### Problem description
Nothing but an exact copy is asked for: the lines in the material below from the one with "вов для данного товара пока нет." through the one with "Abre Minecraft: Inicia", pictures excluded.

----- Records shown -----

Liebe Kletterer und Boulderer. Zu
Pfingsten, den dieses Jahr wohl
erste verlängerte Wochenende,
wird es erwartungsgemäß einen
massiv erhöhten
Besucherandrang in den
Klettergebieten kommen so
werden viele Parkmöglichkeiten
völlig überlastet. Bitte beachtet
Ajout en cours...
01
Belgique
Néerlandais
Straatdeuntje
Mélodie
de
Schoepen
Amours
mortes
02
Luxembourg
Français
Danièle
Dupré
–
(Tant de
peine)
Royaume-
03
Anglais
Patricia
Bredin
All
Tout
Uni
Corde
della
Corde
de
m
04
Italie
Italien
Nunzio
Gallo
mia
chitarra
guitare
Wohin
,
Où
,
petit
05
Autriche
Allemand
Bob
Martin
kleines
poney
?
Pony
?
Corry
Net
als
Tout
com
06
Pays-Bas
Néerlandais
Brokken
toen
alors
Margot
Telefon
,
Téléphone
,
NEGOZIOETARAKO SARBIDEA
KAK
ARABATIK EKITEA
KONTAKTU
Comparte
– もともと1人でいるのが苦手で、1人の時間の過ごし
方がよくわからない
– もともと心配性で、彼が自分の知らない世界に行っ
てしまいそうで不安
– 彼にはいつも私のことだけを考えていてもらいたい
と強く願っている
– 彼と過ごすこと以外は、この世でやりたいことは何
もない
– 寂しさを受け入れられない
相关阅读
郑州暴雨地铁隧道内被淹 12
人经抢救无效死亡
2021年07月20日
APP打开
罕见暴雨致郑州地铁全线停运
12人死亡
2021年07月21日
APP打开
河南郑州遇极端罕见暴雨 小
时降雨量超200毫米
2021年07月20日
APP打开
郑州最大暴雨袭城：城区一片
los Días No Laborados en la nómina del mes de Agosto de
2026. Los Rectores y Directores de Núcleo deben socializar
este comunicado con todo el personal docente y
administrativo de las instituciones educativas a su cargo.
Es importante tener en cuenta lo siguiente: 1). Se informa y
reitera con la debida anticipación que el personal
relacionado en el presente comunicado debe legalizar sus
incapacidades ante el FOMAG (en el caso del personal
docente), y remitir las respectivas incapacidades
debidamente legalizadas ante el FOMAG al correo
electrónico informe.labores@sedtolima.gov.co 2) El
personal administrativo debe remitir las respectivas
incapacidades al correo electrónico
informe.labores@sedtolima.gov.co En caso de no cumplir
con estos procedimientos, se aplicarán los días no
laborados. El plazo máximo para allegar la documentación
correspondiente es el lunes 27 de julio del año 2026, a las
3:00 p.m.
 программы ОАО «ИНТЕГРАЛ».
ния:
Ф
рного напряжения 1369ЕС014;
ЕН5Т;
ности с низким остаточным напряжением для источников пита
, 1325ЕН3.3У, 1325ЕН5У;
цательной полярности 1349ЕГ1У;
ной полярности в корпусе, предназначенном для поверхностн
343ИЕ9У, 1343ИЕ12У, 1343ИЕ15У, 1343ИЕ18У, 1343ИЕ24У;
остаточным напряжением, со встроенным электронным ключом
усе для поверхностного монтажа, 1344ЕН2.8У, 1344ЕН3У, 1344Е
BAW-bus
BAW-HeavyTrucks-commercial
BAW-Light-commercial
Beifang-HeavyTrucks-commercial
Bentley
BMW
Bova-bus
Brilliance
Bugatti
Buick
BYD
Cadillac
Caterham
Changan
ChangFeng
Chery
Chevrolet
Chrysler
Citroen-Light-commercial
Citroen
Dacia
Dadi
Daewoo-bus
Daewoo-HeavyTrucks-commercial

-----
----- Records shown -----

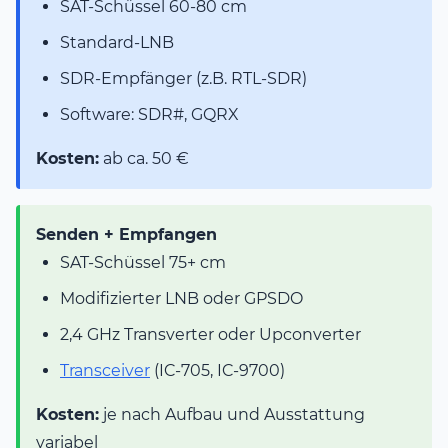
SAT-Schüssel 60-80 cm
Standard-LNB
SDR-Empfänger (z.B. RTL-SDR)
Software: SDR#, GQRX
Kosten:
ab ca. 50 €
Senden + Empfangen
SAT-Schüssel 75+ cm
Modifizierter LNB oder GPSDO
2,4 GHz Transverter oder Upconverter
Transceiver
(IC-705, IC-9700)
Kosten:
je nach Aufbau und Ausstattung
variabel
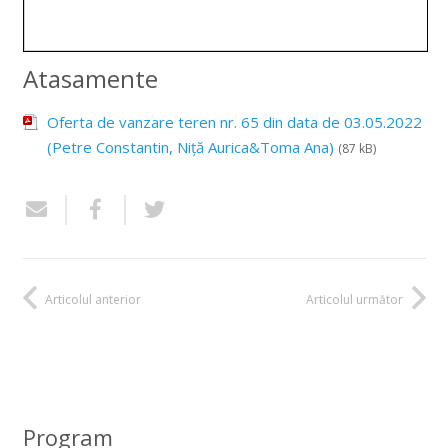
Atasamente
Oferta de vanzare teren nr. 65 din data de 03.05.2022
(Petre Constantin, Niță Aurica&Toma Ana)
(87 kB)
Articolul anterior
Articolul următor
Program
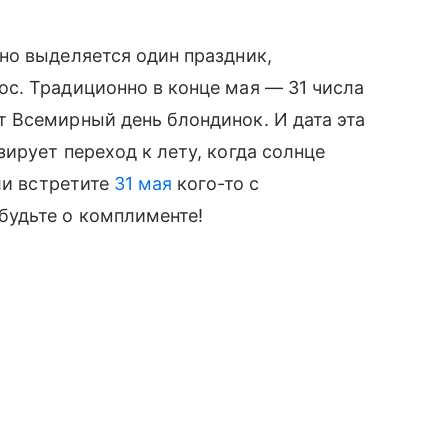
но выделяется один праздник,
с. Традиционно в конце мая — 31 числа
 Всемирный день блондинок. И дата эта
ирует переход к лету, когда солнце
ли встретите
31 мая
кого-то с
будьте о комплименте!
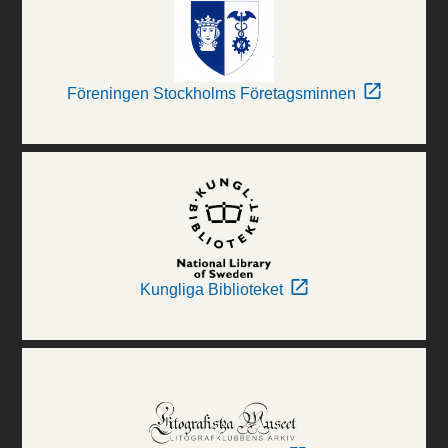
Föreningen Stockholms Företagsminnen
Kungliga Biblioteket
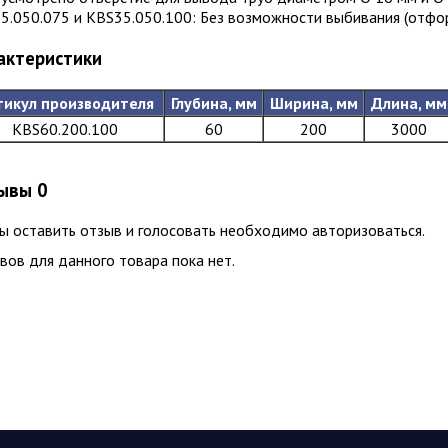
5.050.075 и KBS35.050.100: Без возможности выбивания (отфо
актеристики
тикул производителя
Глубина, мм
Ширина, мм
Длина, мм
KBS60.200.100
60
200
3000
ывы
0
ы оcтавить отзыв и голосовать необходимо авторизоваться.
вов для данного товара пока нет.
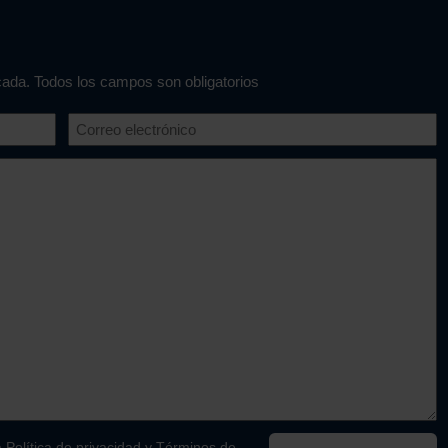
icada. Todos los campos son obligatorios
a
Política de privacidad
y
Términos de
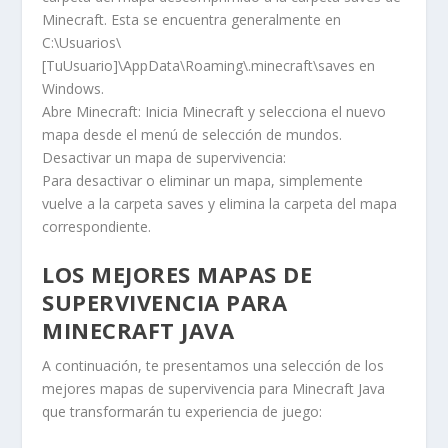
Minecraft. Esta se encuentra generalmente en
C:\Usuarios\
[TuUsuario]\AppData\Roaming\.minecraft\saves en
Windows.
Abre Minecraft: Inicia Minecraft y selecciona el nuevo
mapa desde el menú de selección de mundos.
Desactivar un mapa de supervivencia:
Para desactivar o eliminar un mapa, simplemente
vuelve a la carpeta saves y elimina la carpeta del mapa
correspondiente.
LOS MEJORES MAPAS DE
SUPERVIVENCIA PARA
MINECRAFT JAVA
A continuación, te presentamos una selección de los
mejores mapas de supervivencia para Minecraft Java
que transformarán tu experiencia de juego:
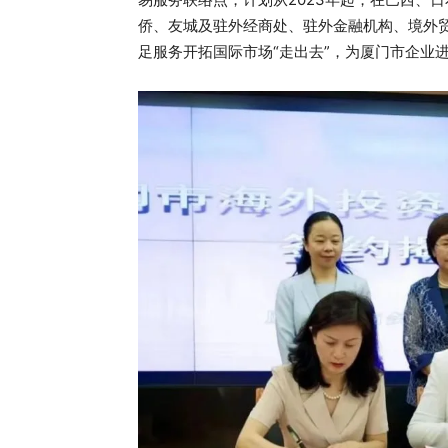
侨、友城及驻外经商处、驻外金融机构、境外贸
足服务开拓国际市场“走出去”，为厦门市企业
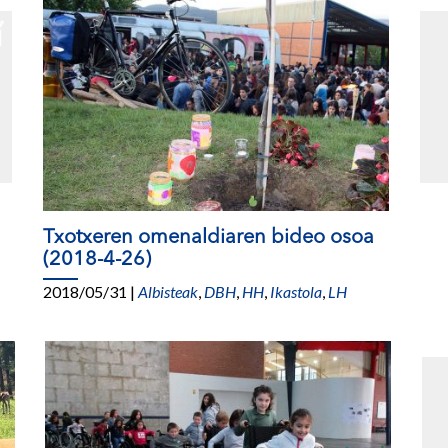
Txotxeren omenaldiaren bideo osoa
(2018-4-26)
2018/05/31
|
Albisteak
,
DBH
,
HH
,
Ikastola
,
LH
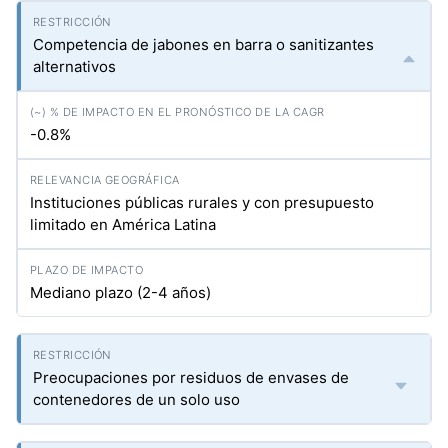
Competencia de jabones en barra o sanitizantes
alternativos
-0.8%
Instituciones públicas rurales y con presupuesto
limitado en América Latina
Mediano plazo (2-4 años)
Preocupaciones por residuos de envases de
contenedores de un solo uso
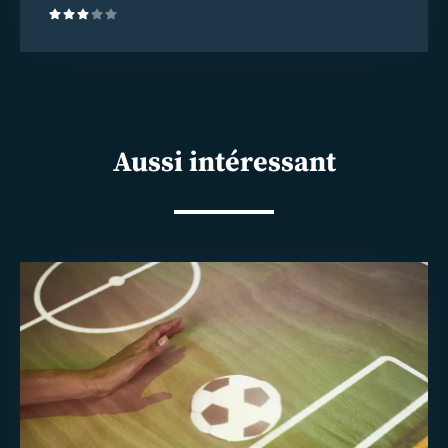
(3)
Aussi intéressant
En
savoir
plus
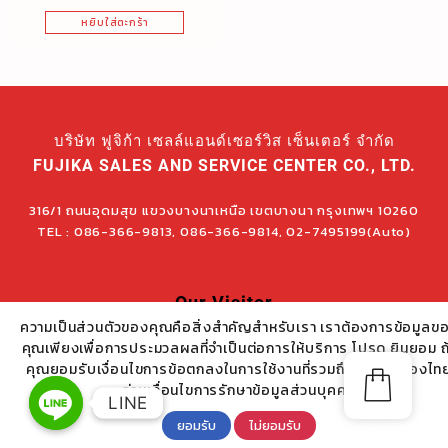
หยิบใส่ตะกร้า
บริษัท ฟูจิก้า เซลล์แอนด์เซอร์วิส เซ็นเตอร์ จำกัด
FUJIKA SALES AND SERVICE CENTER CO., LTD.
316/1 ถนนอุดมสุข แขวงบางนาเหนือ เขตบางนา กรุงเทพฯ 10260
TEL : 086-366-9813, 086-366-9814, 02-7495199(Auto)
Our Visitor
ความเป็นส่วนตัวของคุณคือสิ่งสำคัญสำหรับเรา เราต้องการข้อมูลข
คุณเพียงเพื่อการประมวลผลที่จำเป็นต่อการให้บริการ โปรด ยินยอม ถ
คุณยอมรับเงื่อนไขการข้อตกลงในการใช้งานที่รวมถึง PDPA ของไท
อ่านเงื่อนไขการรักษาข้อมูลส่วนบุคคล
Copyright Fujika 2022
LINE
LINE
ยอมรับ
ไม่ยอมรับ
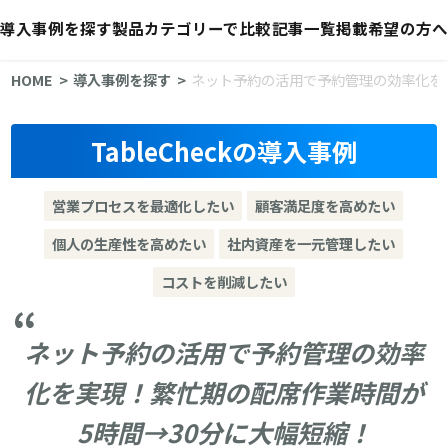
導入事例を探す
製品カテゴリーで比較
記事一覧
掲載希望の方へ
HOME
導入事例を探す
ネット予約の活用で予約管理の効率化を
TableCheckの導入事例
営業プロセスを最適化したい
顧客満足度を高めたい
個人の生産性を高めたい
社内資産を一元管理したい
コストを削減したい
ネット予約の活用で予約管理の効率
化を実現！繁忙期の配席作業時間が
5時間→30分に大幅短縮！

-----

### Written solution
вов для данного товара пока нет.
icada. Todos los campos son obligatorios
a
Política de privacidad
y
Términos de
Minecraft. Esta se encuentra generalmente en
C:\Usuarios\
[TuUsuario]\AppData\Roaming\.minecraft\saves en
Windows.
Abre Minecraft: Inicia Minecraft y selecciona el nuevo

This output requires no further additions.